À quelques kilomètres au nord-ouest de Pinzolo se trouve la petite ville de Carisolo. Sa danse macabre, peinte aussi par Simone Baschenis en 1519, se trouve sur le mur extérieur de la chapelle du cimetière de San Stephano. Les fresques des deux villes ont beaucoup en commun, malgré l'écart de vingt années qui sépare leur création. Cependant, celle de Carisolo est en mauvais état : plusieurs squelettes sont presque effacés, et le temps a pâli les traits de visage des vivants, qui restent cependant reconnaissables grâce à leurs vêtements.

Tout comme à Pinzolo, la danse macabre débute avec trois Morts musiciens. L’un d’entre eux souffle dans une cornemuse et les deux autres, dans des trompettes. Ensuite, l’artiste a représenté le Christ ; mais il l’a peint debout, et non pas en croix comme à Pinzolo. Le Sauveur est accompagné d’un mort (aujourd’hui très effacé) et sa posture suggère qu'il est en train de bénir les spectateurs de la danse macabre.
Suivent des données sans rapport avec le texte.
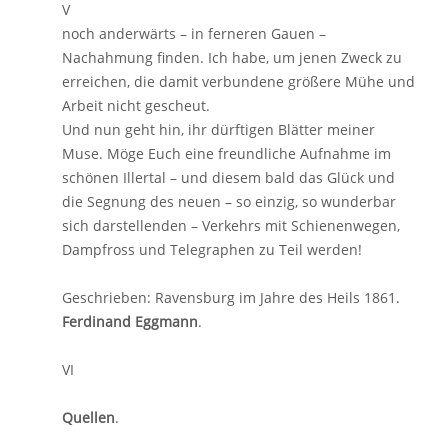
V
noch anderwärts – in ferneren Gauen –
Nachahmung finden. Ich habe, um jenen Zweck zu
erreichen, die damit verbundene größere Mühe und
Arbeit nicht gescheut.
Und nun geht hin, ihr dürftigen Blätter meiner
Muse. Möge Euch eine freundliche Aufnahme im
schönen Illertal – und diesem bald das Glück und
die Segnung des neuen – so einzig, so wunderbar
sich darstellenden – Verkehrs mit Schienenwegen,
Dampfross und Telegraphen zu Teil werden!
Geschrieben: Ravensburg im Jahre des Heils 1861.
Ferdinand Eggmann
.
VI
Quellen
.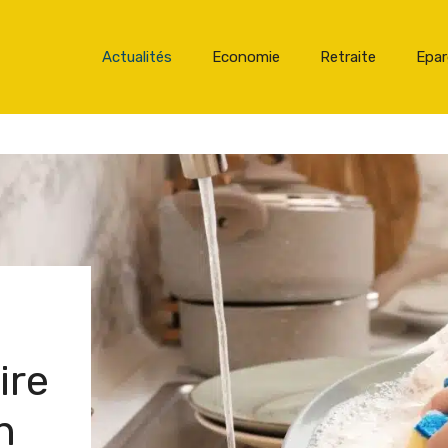
Actualités
Economie
Retraite
Epa
ire
n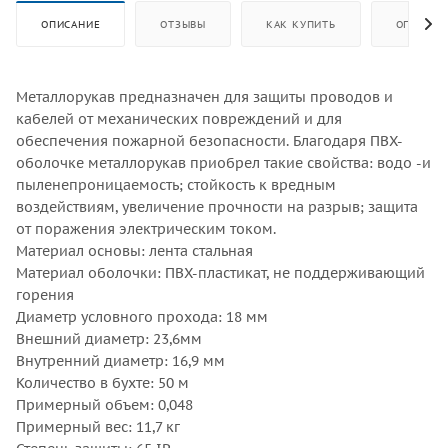
ОПИСАНИЕ
ОТЗЫВЫ
КАК КУПИТЬ
ОПЛАТА
Металлорукав предназначен для защиты проводов и
кабелей от механических повреждений и для
обеспечения пожарной безопасности. Благодаря ПВХ-
оболочке металлорукав приобрел такие свойства: водо -и
пыленепроницаемость; стойкость к вредным
воздействиям, увеличение прочности на разрыв; защита
от поражения электрическим током.
Материал основы: лента стальная
Материал оболочки: ПВХ-пластикат, не поддерживающий
горения
Диаметр условного прохода: 18 мм
Внешний диаметр: 23,6мм
Внутренний диаметр: 16,9 мм
Количество в бухте: 50 м
Примерный объем: 0,048
Примерный вес: 11,7 кг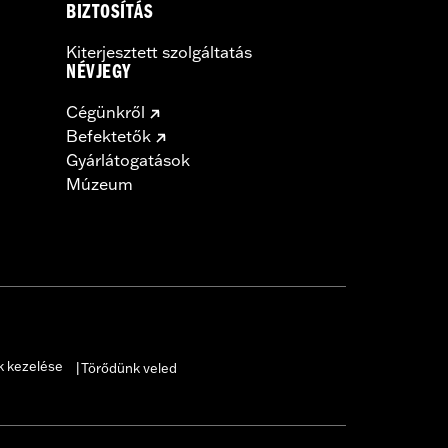
BIZTOSÍTÁS
Kiterjesztett szolgáltatás
NÉVJEGY
Cégünkről
Befektetők
Gyárlátogatások
Múzeum
k kezelése
Törődünk veled
|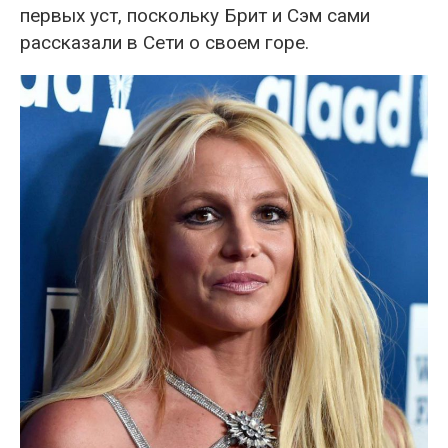
первых уст, поскольку Брит и Сэм сами
рассказали в Сети о своем горе.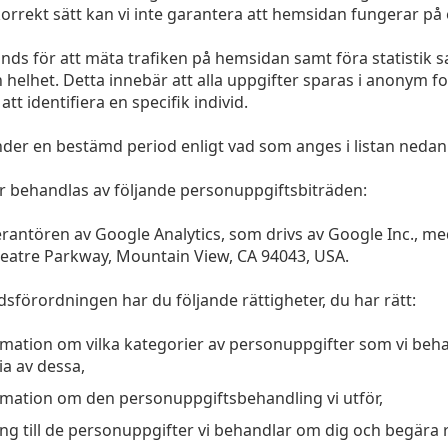
orrekt sätt kan vi inte garantera att hemsidan fungerar på e
ds för att mäta trafiken på hemsidan samt föra statistik s
helhet. Detta innebär att alla uppgifter sparas i anonym f
tt identifiera en specifik individ.
der en bestämd period enligt vad som anges i listan nedan
 behandlas av följande personuppgiftsbiträden:
erantören av Google Analytics, som drivs av Google Inc., me
atre Parkway, Mountain View, CA 94043, USA.
sförordningen har du följande rättigheter, du har rätt:
ormation om vilka kategorier av personuppgifter som vi beh
a av dessa,
ormation om den personuppgiftsbehandling vi utför,
gång till de personuppgifter vi behandlar om dig och begära r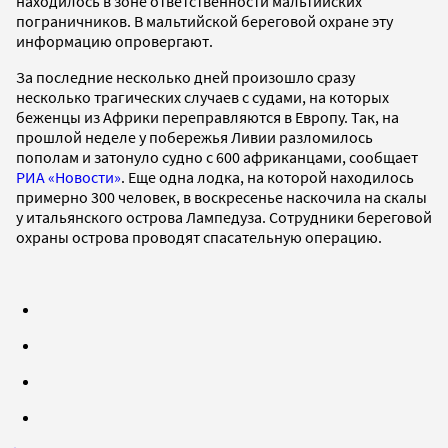
находилось в зоне ответственности мальтийских
пограничников. В мальтийской береговой охране эту
информацию опровергают.
За последние несколько дней произошло сразу
несколько трагических случаев с судами, на которых
беженцы из Африки переправляются в Европу. Так, на
прошлой неделе у побережья Ливии разломилось
пополам и затонуло судно с 600 африканцами, сообщает
РИА «Новости»
. Еще одна лодка, на которой находилось
примерно 300 человек, в воскресенье наскочила на скалы
у итальянского острова Лампедуза. Сотрудники береговой
охраны острова проводят спасательную операцию.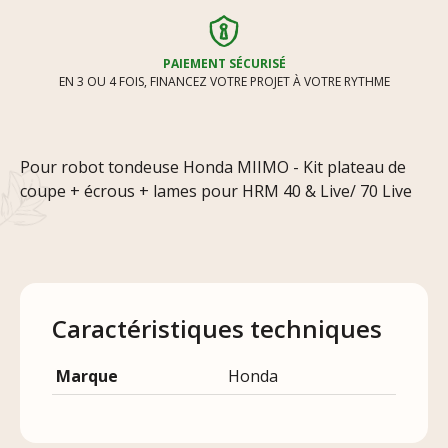
PAIEMENT SÉCURISÉ
EN 3 OU 4 FOIS, FINANCEZ VOTRE PROJET À VOTRE RYTHME
Pour robot tondeuse Honda MIIMO - Kit plateau de
coupe + écrous + lames pour HRM 40 & Live/ 70 Live
Caractéristiques techniques
Marque
Honda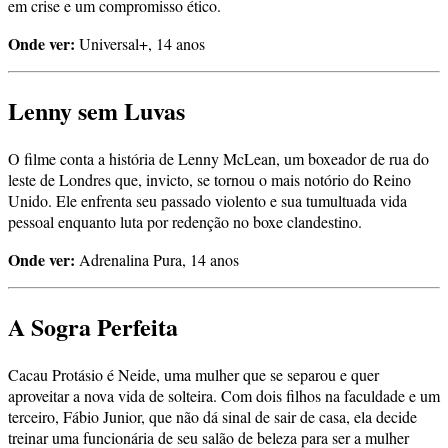
em crise e um compromisso ético.
Onde ver:
Universal+, 14 anos
Lenny sem Luvas
O filme conta a história de Lenny McLean, um boxeador de rua do
leste de Londres que, invicto, se tornou o mais notório do Reino
Unido. Ele enfrenta seu passado violento e sua tumultuada vida
pessoal enquanto luta por redenção no boxe clandestino.
Onde ver:
Adrenalina Pura, 14 anos
A Sogra Perfeita
Cacau Protásio é Neide, uma mulher que se separou e quer
aproveitar a nova vida de solteira. Com dois filhos na faculdade e um
terceiro, Fábio Junior, que não dá sinal de sair de casa, ela decide
treinar uma funcionária de seu salão de beleza para ser a mulher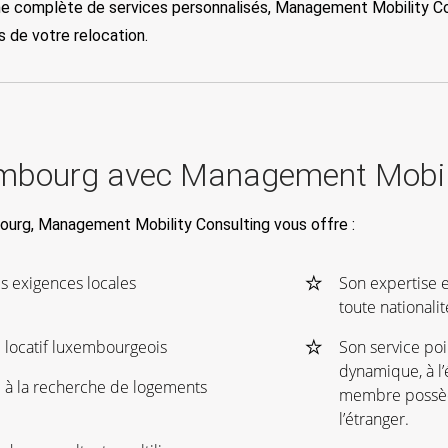
 complète de services personnalisés, Management Mobility Cons
s de votre relocation.
embourg avec Management Mobil
bourg, Management Mobility Consulting vous offre :
s exigences locales
Son expertise e
toute nationali
 locatif luxembourgeois
Son service poi
dynamique, à l’
e à la recherche de logements
membre possèd
l’étranger.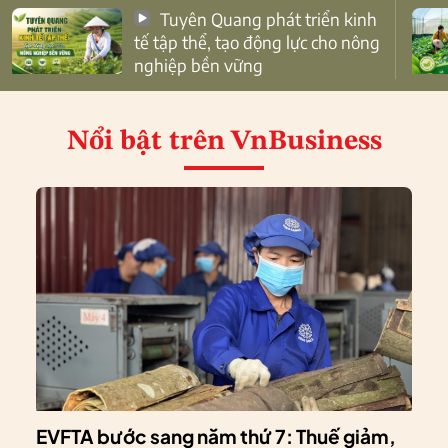
Tuyên Quang phát triển kinh
tế tập thể, tạo động lực cho nông
nghiệp bền vững
Nổi bật
trên VnBusiness
EVFTA bước sang năm thứ 7: Thuế giảm,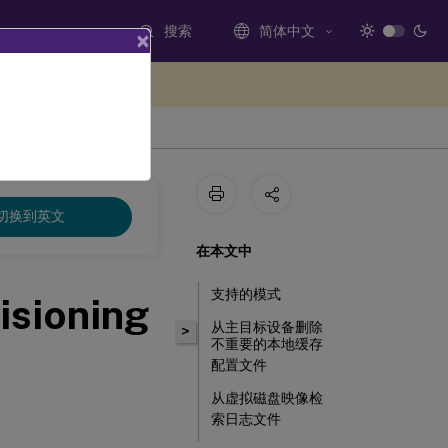
搜索
简体中文
×
处提供反馈
切换到英文
在本文中
支持的模式
isioning
从主目标设备删除
>
不重要的本地缓存
配置文件
从虚拟磁盘映像检
索日志文件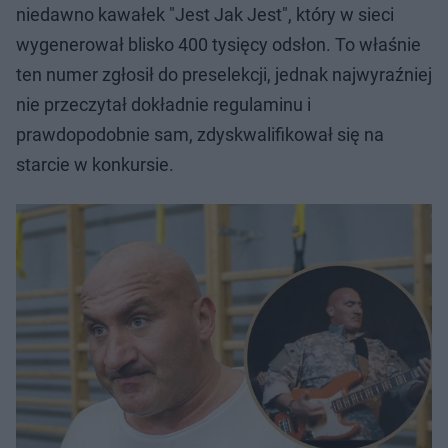
niedawno kawałek "Jest Jak Jest", który w sieci
wygenerował blisko 400 tysięcy odsłon. To właśnie
ten numer zgłosił do preselekcji, jednak najwyraźniej
nie przeczytał dokładnie regulaminu i
prawdopodobnie sam, zdyskwalifikował się na
starcie w konkursie.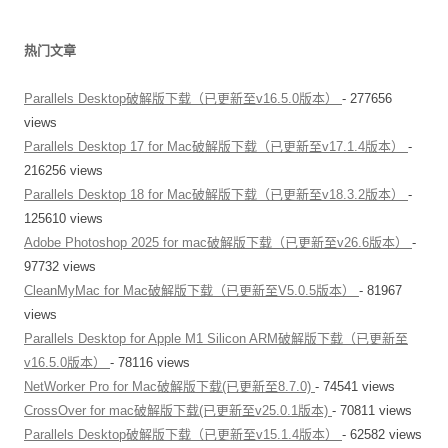
热门文章
Parallels Desktop破解版下载（已更新至v16.5.0版本）
- 277656
views
Parallels Desktop 17 for Mac破解版下载（已更新至v17.1.4版本）
-
216256 views
Parallels Desktop 18 for Mac破解版下载（已更新至v18.3.2版本）
-
125610 views
Adobe Photoshop 2025 for mac破解版下载（已更新至v26.6版本）
-
97732 views
CleanMyMac for Mac破解版下载（已更新至V5.0.5版本）
- 81967
views
Parallels Desktop for Apple M1 Silicon ARM破解版下载（已更新至
v16.5.0版本）
- 78116 views
NetWorker Pro for Mac破解版下载(已更新至8.7.0)
- 74541 views
CrossOver for mac破解版下载(已更新至v25.0.1版本)
- 70811 views
Parallels Desktop破解版下载（已更新至v15.1.4版本）
- 62582 views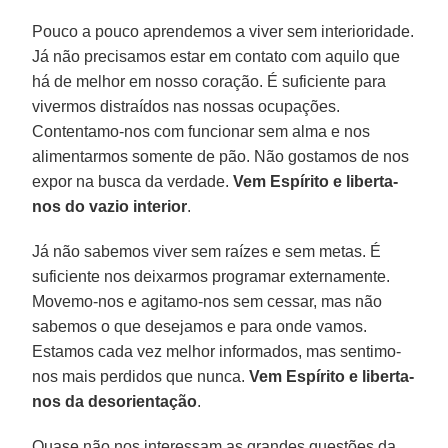
Pouco a pouco aprendemos a viver sem interioridade.
Já não precisamos estar em contato com aquilo que
há de melhor em nosso coração. É suficiente para
vivermos distraídos nas nossas ocupações.
Contentamo-nos com funcionar sem alma e nos
alimentarmos somente de pão. Não gostamos de nos
expor na busca da verdade.
Vem Espírito e liberta-
nos do vazio interior
.
Já não sabemos viver sem raízes e sem metas. É
suficiente nos deixarmos programar externamente.
Movemo-nos e agitamo-nos sem cessar, mas não
sabemos o que desejamos e para onde vamos.
Estamos cada vez melhor informados, mas sentimo-
nos mais perdidos que nunca.
Vem Espírito e liberta-
nos da desorientação
.
Quase não nos interessam as grandes questões da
Après lui viennent les seize personnages, divisés en trois groupes distincts :
1- Les ecclésiastiques avec le pape, le cardinal, l'évêque, le prêtre et le Franciscain.
2- les hommes laïques avec l'empereur, le roi, le chevalier, l'usurier, le jeune homme,
le mendiant et l'enfant.
3- Les femmes avec la religieuse, la noble et la vieille femme.

Carisolo partie 1Carisolo partie 2Carisolo partie 3Carisolo partie 4Carisolo partie 5Carisolo partie 6

La danse macabre se conclut avec un tableau de la Mort, montée à cheval et armée d’un arc, attaquant un groupe de personnes de diverses classes sociales. La présence d'un mort cavalier-archer est un autre point commun entre cette danse macabre et celle de Pinzolo. À Carisolo toutefois, les flèches épargnent les personnages de la danse et atteignent seulement les figurants de la scène finale. Quant aux squelettes qui accompagnent chacun des vivants, ils ne portent aucun des attributs associés à l'art macabre (cercueil, pelle, sablier). Enfin, détail tendre et cocasse : le squelette qui emporte l'enfant n’est pas plus grand que sa victime!

Un texte accompagne la danse macabre de Carisolo, mais il est désormais pratiquement illisible.